The company will select the shipyards and start negotiating ship specifications, construction volumes, delivery dates, ship prices, and payment terms in May.
According to an online report by the Journal of Commerce, Evergreen Group Chairman Chang Yung-Fa told the Japanese media that Evergreen Group recorded losses in 2009 for the first time since the company’s inception. The group’s overall losses totalled only $300 million but was able to return to profitability in the second half of 2009 by refraining from placing reckless vessel orders.
The Taiwanese carriers’ plans for new ships include orders for 32 vessels of a new type with capacity of 8,000 TEUs(20-foot equivalent units each), for 20 additional S-type (7,024-TEU) ships, for 20 additional U-type (5,364-TEU) ships and for 20 or more 2,000-TEU ships of a new type that will be used for feeder services.
Evergreen, which ranked as the world’s fourth-largest container line by capacity for at least the last five years, slid into fifth place this year as APL, which has also been cautious about ordering new ships, moved past it, the Journal of Commerce says, quoting Alphaliner.

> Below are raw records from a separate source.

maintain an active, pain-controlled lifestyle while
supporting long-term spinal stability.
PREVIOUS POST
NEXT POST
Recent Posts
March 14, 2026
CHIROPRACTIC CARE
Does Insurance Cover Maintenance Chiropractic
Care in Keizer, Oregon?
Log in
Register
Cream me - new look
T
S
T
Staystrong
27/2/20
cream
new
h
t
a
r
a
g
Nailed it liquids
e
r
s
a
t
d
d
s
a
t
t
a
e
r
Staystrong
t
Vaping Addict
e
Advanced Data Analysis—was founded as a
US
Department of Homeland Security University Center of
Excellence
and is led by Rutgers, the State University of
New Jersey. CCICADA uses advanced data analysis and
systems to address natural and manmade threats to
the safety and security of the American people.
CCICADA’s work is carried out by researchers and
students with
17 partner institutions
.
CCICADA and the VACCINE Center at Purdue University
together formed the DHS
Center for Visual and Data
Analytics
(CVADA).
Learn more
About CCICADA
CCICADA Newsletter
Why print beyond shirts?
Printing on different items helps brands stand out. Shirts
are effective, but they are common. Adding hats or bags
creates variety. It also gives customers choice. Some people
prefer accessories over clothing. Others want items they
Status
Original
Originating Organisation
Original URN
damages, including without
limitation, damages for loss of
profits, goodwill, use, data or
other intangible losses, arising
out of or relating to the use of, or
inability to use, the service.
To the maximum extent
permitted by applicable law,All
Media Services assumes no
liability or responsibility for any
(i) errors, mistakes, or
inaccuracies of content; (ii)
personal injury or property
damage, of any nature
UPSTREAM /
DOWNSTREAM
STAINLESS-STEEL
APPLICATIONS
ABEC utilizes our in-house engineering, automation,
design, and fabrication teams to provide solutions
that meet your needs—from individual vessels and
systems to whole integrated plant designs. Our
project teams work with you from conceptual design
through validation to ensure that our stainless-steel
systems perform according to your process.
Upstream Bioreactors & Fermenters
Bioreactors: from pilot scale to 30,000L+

Evergreen currently has a fleet of 148 container ships, with a total capacity of 551,490 TEUs, of which it owns 87, charters 61 and has none on order.
Chang was quoted as saying Evergreen plans to negotiate orders with shipyards in South Korea, Taiwan and China, including such shipyards as STX Offshore & Shipbuilding, CSBC Corp., Taiwan and Nantong COSCO KHI Ship Engineering (NACKS). Several Japanese shipyards have also shown interest in building the new orders.
Evergreen has refrained from ordering its own new vessels for nearly 2 1/2 years. It stopped ordering new ships after it took delivery of the last of 10 S-type ships at the Kobe Shipyard of Mitsubishi Heavy Industries.
The report says the company plans on ordering roughly 100 new vessels, of which the largest will be 8,000-TEU ships. It will order 32 of these ships as it intends to deploy eight ships with each of its four group companies in Taiwan, England, Italy and Singapore.
The company’s group headquarters in Taiwan will order these three types of large ships in bulk and then allot them equally among its four operating companies.